Although pundits and critics of our industry have become a chorus of naysayers, I am not frightened about the future of higher education in our country. America once led the world in education, and we can do so again. But only if we are willing to acknowledge that our industry must change. We cannot ignore the tsunami of skepticism at our shores, nor can we perpetuate a system that is increasingly untenable from a financial perspective for our students and our own institutions. What we can do is harness our collective abilities, resources, and visions to—as Michelle Weise, senior vice president and chief innovation officer at the Strada Institute for the Future of Work, admonishes—“seed the foundational elements of a learning ecosystem of the future.”2

Integral to this charge is a redefinition of “student.” As futurists have forecast, human lifespans of 150 years are on the immediate horizon. It is not unreasonable to project, then, that careers will span eighty to one hundred years, necessitating an entirely new concept of lifelong learning. How will we, as educators, respond to this demand?

At Bay Path, this is an essential question as we grapple with how best to deliver education in the twenty-first century. Our definition of “student” is bold and encompasses the concept of lifelong learning. It may be an eighteen-year-old studying for her baccalaureate degree as she aspires to her first job; it may be an adult woman looking to step out of poverty through education; it may be a midcareer professional striving to get ahead in a competitive work environment by earning a master’s degree; or it may be an employee who lacks the skills and credentials necessary for gainful work. This is the new concept of lifelong learning and it is what drove us to establish our Strategic Alliances Division three years ago, a decision that marks yet another chapter in Bay Path’s evolution.

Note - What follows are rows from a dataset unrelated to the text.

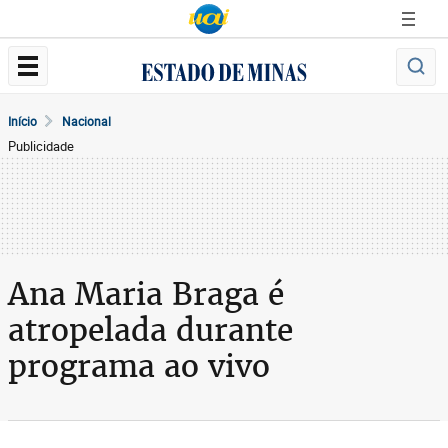
Início
Nacional
Publicidade
Ana Maria Braga é
atropelada durante
programa ao vivo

As Weise states, “The future of our nation’s economic prosperity and competitiveness will depend on a citizenry that regularly retools itself for the future of work.” The mandates upon us, as institutions of learning, are (1) to build healthy ecosystems of partnerships with other colleges and universities, as well as businesses and organizations; (2) to adopt new learning models that will meet our students where they are in their lives while addressing affordability; (3) to explore how technology and the management of data, including the use of artificial intelligence, will enhance the student experience and influence how we do business; and, most important, (4) to shift our thinking from finite endings such as bachelor’s and master’s degrees to credentials, certificates, and learning opportunities that provide a continuum of academic enrichment over a person’s lifetime.

There are so many possibilities for the future of higher education. All it takes is courage. 

Notes

1. Jim Collins, Good to Great: Why Some Companies Make the Leap . . . and Others Don’t (New York: Harper Business, 2001), 42.

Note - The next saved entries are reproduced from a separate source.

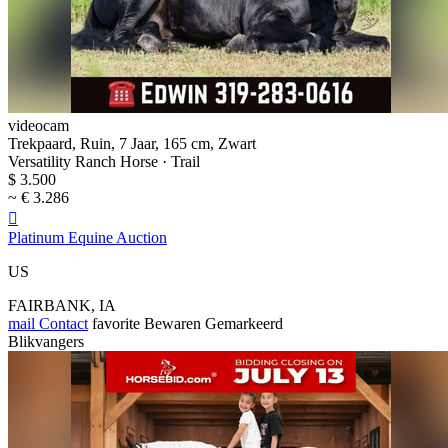
videocam
Trekpaard, Ruin, 7 Jaar, 165 cm, Zwart
Versatility Ranch Horse · Trail
$ 3.500
~ € 3.286

Platinum Equine Auction
US
FAIRBANK, IA
mail
Contact
favorite
Bewaren
Gemarkeerd
Blikvangers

2. Michelle Weise, “We Need to Design the Learning Ecosystem of the Future,” EdSurge, February 22, 2018, https://www.edsurge.com/news/2018-02-22-michelle-weise-we-need-to-design....

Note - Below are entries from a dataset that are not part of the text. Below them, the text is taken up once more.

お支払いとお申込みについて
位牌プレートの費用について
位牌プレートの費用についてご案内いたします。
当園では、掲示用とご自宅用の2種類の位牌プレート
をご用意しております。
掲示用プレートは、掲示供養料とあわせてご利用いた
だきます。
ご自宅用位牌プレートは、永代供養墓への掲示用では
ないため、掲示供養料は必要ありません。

Carol A. Leary is president of Bay Path University and past chair of AAC&U’s board of directors. A first-generation college student and Phi Beta Kappa graduate of Boston University, she earned her master of science degree at the University at Albany, SUNY, and her doctorate in philosophy at American University. Before leading Bay Path, she served as vice president for administration and assistant to the president at Simmons College and held administrative positions at Siena College, Boston University, and the Washington Campus Organization.